### WORK TO BE COMPLETED
After locating the line that contains "Ceylon Customs Returns (142, 487)" in the records below, write out exactly that line and each line after it through the one that contains "The Message of Saint Thayumanavar (177, 991)", and nothing else.

### INPUT RECORDS
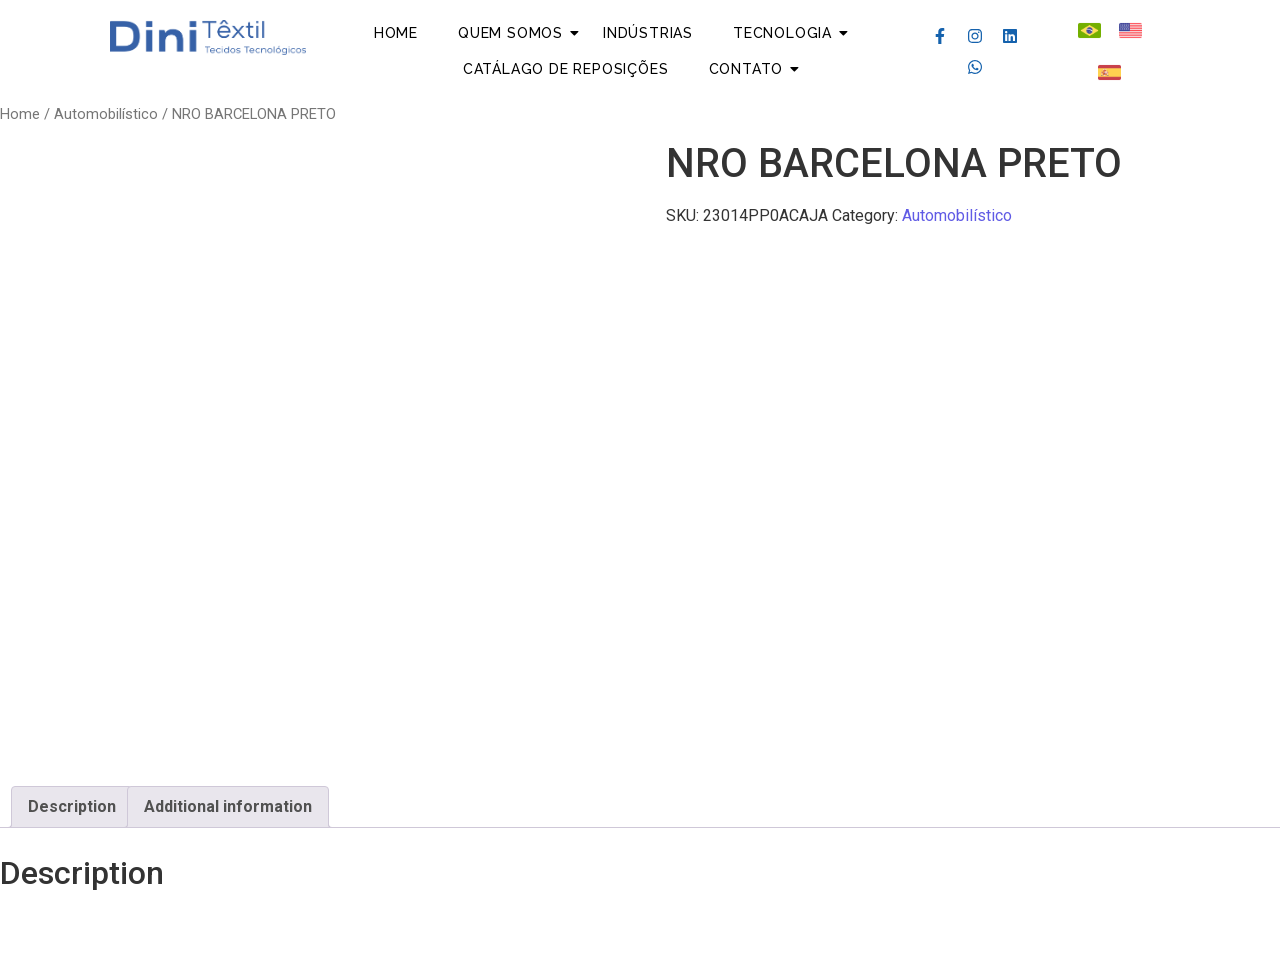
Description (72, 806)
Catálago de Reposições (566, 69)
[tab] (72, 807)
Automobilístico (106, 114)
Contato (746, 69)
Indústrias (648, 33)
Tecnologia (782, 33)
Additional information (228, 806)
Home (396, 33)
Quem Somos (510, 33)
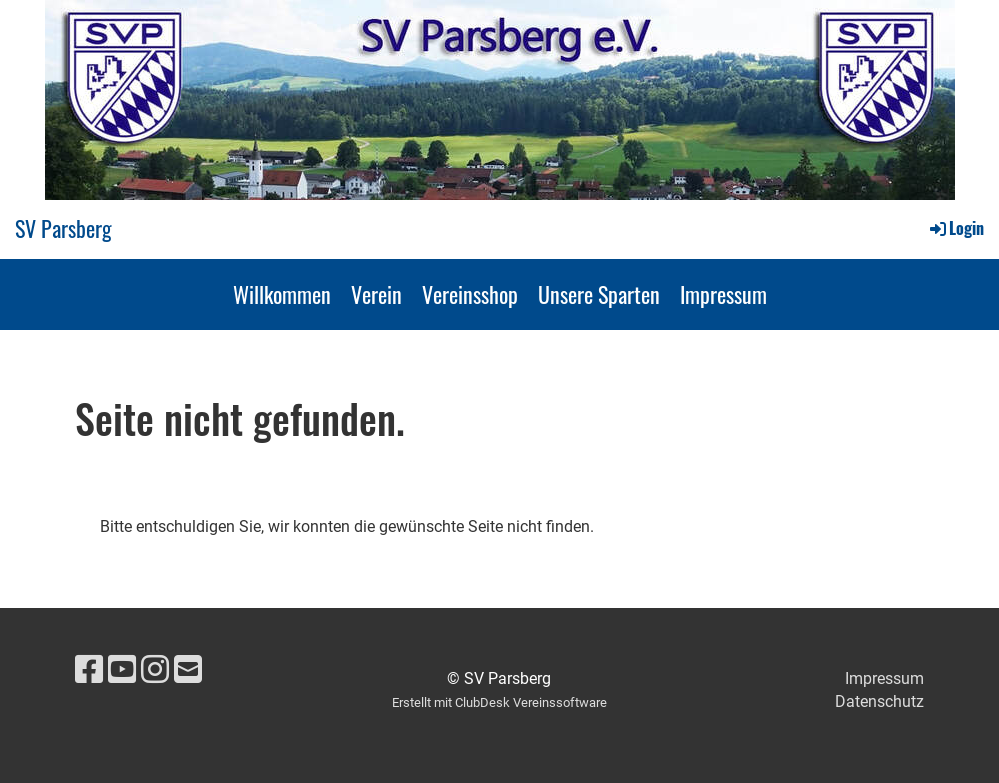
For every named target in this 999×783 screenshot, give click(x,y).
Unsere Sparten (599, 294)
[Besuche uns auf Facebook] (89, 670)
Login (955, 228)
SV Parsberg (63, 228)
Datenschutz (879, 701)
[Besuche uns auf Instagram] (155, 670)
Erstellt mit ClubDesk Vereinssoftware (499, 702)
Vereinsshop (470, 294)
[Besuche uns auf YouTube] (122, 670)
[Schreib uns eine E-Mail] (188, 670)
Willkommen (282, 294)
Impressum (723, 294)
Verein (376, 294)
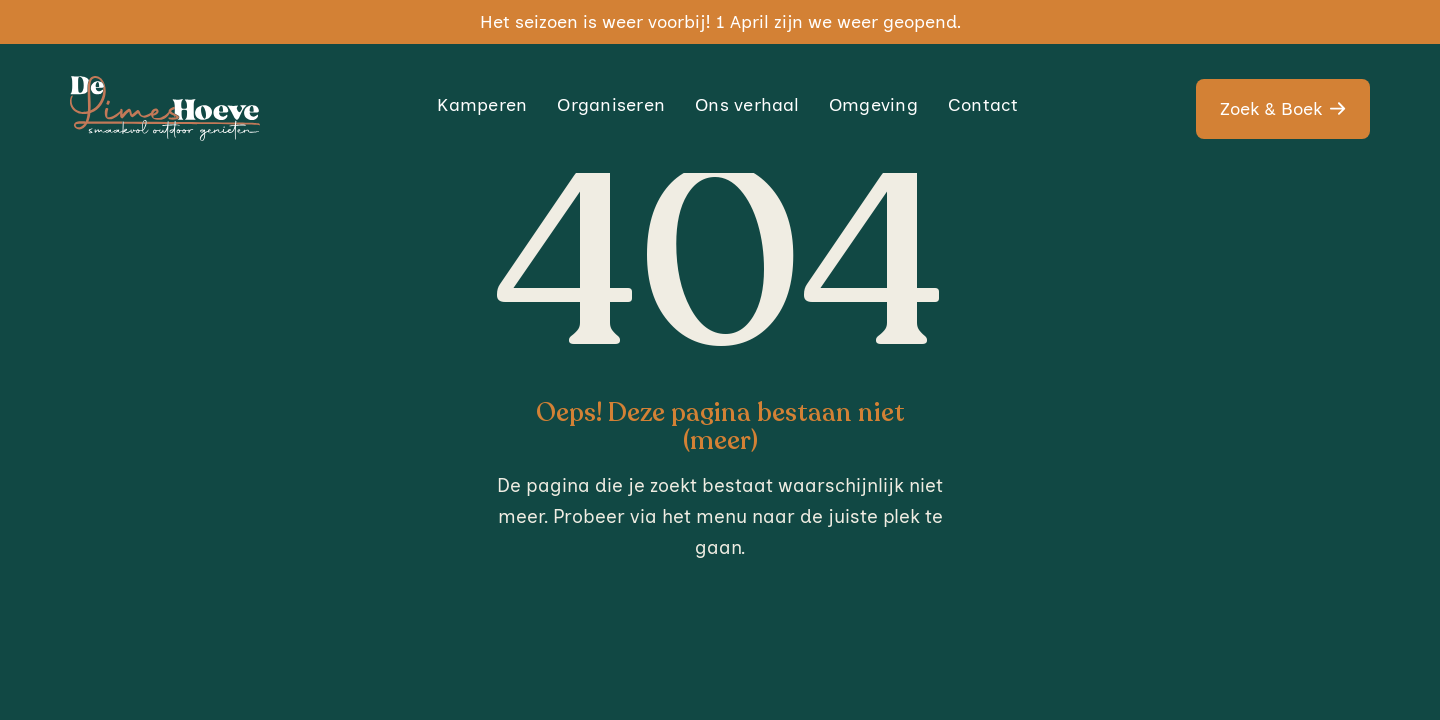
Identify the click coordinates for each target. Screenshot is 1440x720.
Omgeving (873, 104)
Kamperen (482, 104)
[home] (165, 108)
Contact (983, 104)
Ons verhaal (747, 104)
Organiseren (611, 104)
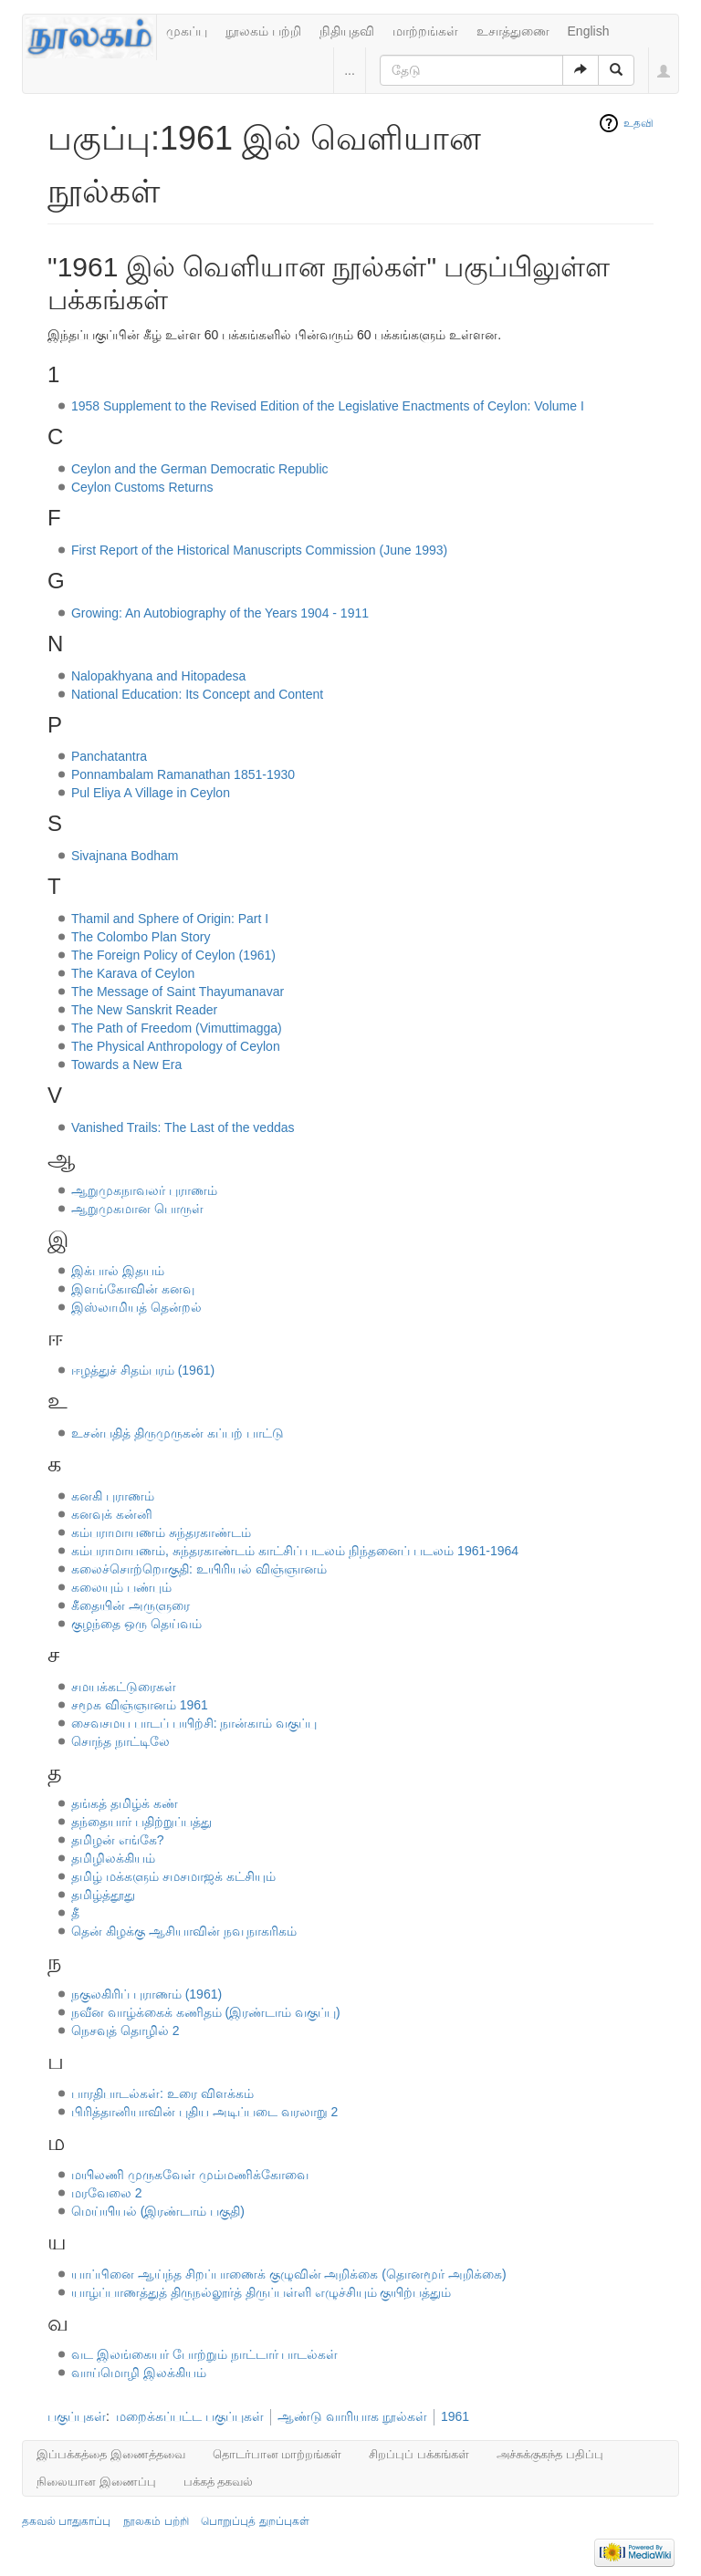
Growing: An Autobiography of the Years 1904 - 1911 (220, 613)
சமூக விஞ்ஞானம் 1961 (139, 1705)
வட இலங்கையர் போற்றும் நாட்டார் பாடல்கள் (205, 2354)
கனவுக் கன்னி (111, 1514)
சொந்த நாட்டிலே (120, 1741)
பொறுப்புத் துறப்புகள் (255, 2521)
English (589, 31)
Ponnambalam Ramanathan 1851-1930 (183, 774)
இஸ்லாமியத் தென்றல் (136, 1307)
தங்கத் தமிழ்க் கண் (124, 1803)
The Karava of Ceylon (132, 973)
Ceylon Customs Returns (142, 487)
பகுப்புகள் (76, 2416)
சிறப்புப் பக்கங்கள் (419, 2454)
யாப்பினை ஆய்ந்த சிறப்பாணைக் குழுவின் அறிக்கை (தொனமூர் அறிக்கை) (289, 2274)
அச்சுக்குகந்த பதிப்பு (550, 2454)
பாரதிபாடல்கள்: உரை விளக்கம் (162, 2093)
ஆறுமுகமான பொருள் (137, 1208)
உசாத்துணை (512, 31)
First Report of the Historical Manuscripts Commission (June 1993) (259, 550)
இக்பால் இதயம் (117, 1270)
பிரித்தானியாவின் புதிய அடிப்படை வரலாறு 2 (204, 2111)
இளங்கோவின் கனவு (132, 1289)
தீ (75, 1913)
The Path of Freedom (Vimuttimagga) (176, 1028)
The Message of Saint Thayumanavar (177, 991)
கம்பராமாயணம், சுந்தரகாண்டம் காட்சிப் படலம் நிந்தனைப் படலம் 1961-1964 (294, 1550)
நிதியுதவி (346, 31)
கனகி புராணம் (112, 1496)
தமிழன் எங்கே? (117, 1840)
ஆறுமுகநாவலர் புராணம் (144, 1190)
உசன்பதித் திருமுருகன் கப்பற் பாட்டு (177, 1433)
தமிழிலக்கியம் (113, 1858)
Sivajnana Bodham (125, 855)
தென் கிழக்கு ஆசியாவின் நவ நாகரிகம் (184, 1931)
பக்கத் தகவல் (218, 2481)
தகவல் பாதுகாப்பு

### ANSWER TO THIS EXERCISE
Ceylon Customs Returns (142, 487)
பகுப்புகள் (76, 2416)
சிறப்புப் பக்கங்கள் (419, 2454)
யாப்பினை ஆய்ந்த சிறப்பாணைக் குழுவின் அறிக்கை (தொனமூர் அறிக்கை) (289, 2274)
அச்சுக்குகந்த பதிப்பு (550, 2454)
பாரதிபாடல்கள்: உரை விளக்கம் (162, 2093)
ஆறுமுகமான பொருள் (137, 1208)
உசாத்துணை (512, 31)
First Report of the Historical Manuscripts Commission (June 1993) (259, 550)
இக்பால் இதயம் (117, 1270)
பிரித்தானியாவின் புதிய அடிப்படை வரலாறு 2 (204, 2111)
இளங்கோவின் கனவு (132, 1289)
தீ (75, 1913)
The Path of Freedom (Vimuttimagga) (176, 1028)
The Message of Saint Thayumanavar (177, 991)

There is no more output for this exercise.